5. High-Level Design

This step draws the overall architecture. It shows the major components and how requests move through the system.

Typical Building Blocks

  • Clients and edge delivery.
  • Load balancers and API gateways.
  • Application servers or service tiers.
  • Cache layers.
  • Databases and replicas.
  • Message queues and workers.
  • Object storage, search, and analytics systems.

What to Explain

  • The read path.
  • The write path.
  • Where caching happens.
  • Where asynchronous processing happens.
  • How the system scales horizontally.
  • Which parts are stateful and which are stateless.
  • Which components are on the critical path for latency.

Common Diagram Elements

  • Clients, load balancers, and API gateways.
  • Application servers or services.
  • Cache layers and CDN edges.
  • Databases, replicas, and partitions.
  • Background workers and queues.
  • Search or analytics pipelines when relevant.

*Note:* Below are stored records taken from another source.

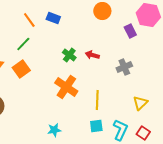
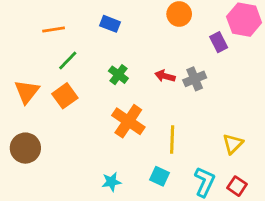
orange line: (29, 20) -> (54, 30), moved, turned -63
green cross: (69, 55) -> (118, 75), moved
gray cross: (124, 67) -> (195, 79), moved
cyan square: (96, 126) -> (159, 176), moved, turned 32

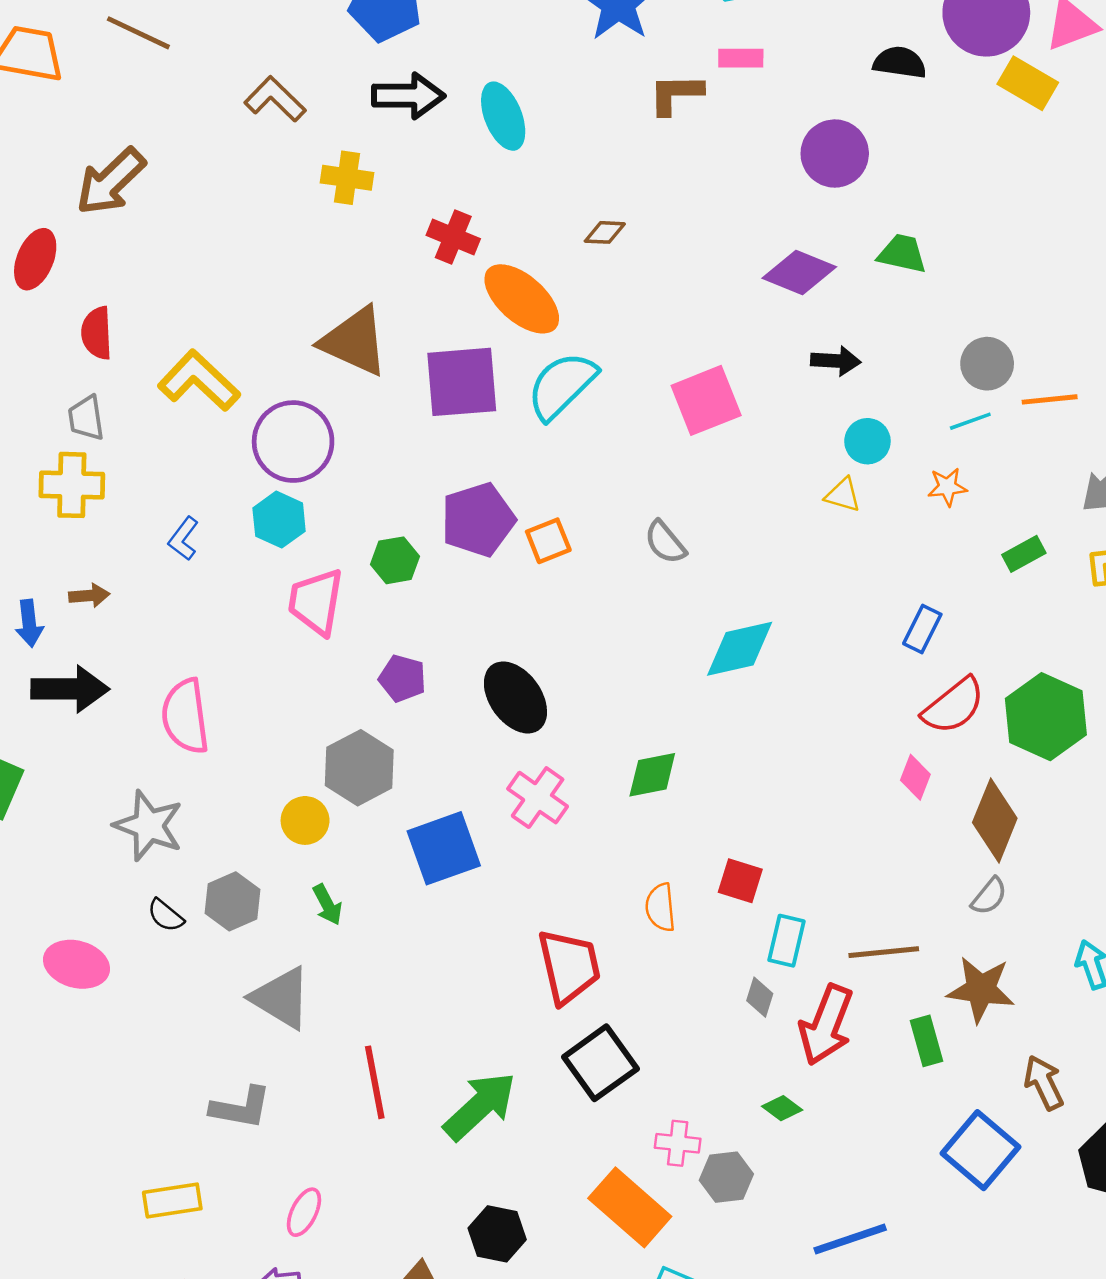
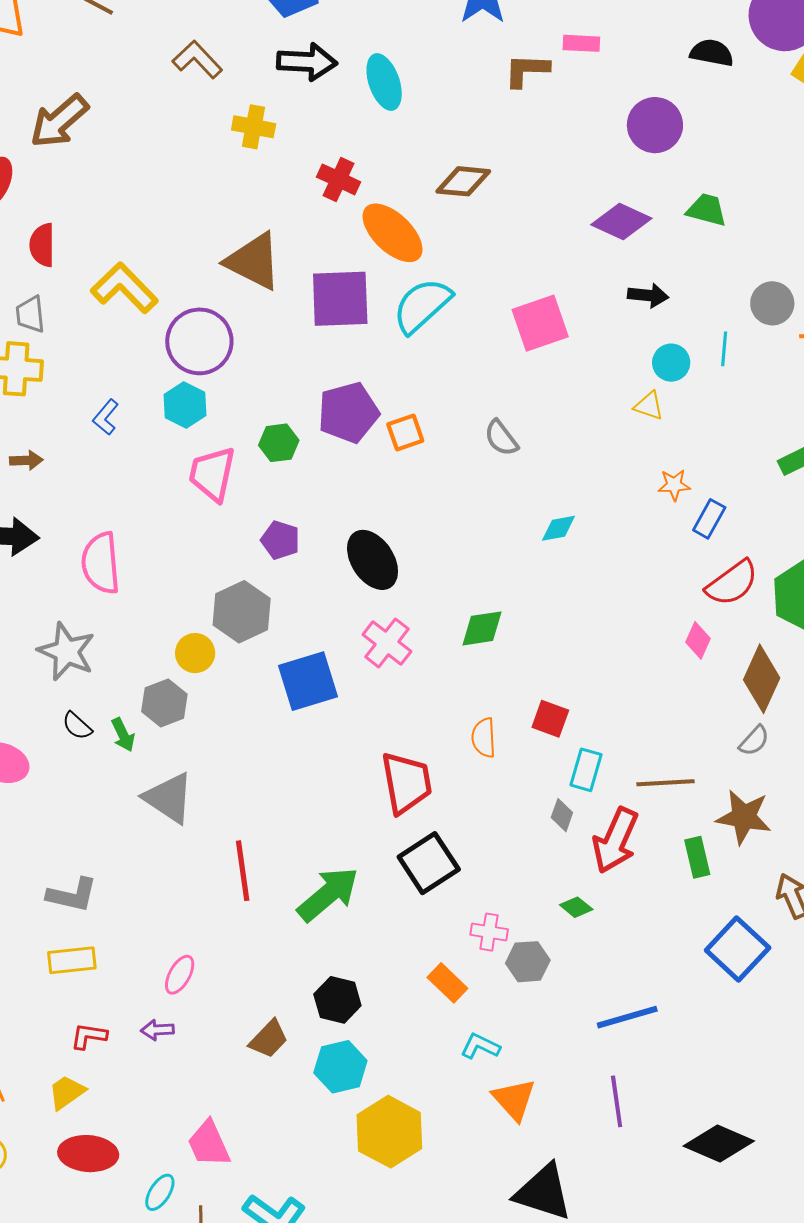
brown diamond: (605, 232) -> (463, 181), size x1.6
cyan line: (970, 421) -> (724, 349), moved, turned -68
orange star: (947, 487) -> (674, 485), moved
cyan diamond: (740, 649) -> (558, 528), size x0.6
gray hexagon: (232, 901) -> (164, 703), moved
green arrow: (327, 905) -> (123, 735), moved
gray L-shape: (241, 1108) -> (72, 895), moved
orange rectangle: (630, 1207) -> (447, 983), size x0.6

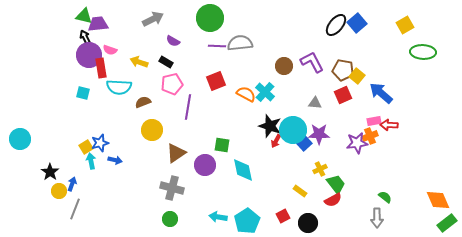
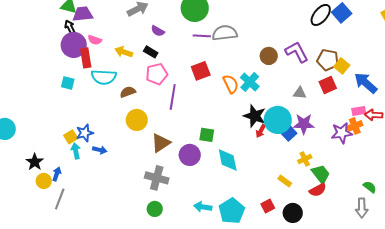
orange semicircle: (246, 94) -> (231, 84), turned 36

Typical Scalable Architecture Stack

A reference pattern for most systems:

Clients
  ↓
CDN (static assets, media)
  ↓
Load Balancer (distribute traffic)
  ↓
API Gateway / Reverse Proxy (auth, rate limiting, routing)
  ↓
Application Servers (stateless, horizontally scalable)
  ↓
Cache Layer (Redis/Memcached for hot data)
  ↓
Primary Database (writes)
  ↓
Read Replicas (scale read traffic)
  ↓
Message Queue (async jobs: Kafka, RabbitMQ)
  ↓
Workers (background processing)
  ↓
Search Index (Elasticsearch for queries)
  ↓
Object Storage (S3 for media)

Component-Based Checklist

For each major component, ask:

Component Design Decisions
Load Balancer Round-robin, least-loaded, layer-7 routing? Active-passive or active-active?
Reverse Proxy / API Gateway Centralized auth, rate limiting, request transformation, circuit breaker?
Application Servers Stateless? Horizontal scaling? Auto-scaling triggers?
Cache Layer Redis or Memcached? Which data is hot? TTL and eviction (LRU, LFU)?
Primary Database SQL for transactions, NoSQL for scale? Sharding key? Replication lag tolerance?
Read Replicas How many? Cross-region? Eventual consistency OK?
Search Index Elasticsearch for text? Inverted indexes? Real-time indexing or batch?
Message Queue Kafka for streams, RabbitMQ for tasks? Ordering guarantees?
Object Storage S3 for media. Versioning, lifecycle policies, CDN integration?

How to Present the Flow

  1. Start with the user request.
  2. Show how it reaches the system.
  3. Explain the main read or write path.
  4. Call out any async offloading.
  5. End with persistence and delivery to the user.

Output of This Step

  • A block diagram or architecture sketch.
  • A request flow explanation.
  • The first-pass split between online and offline processing.
  • A system-wide view that sets up the deep dive.

Common Mistakes

  • Jumping into deep details too early.
  • Leaving out one of the major request paths.
  • Failing to explain why the chosen components fit the problem.
  • Making the diagram too busy to explain clearly.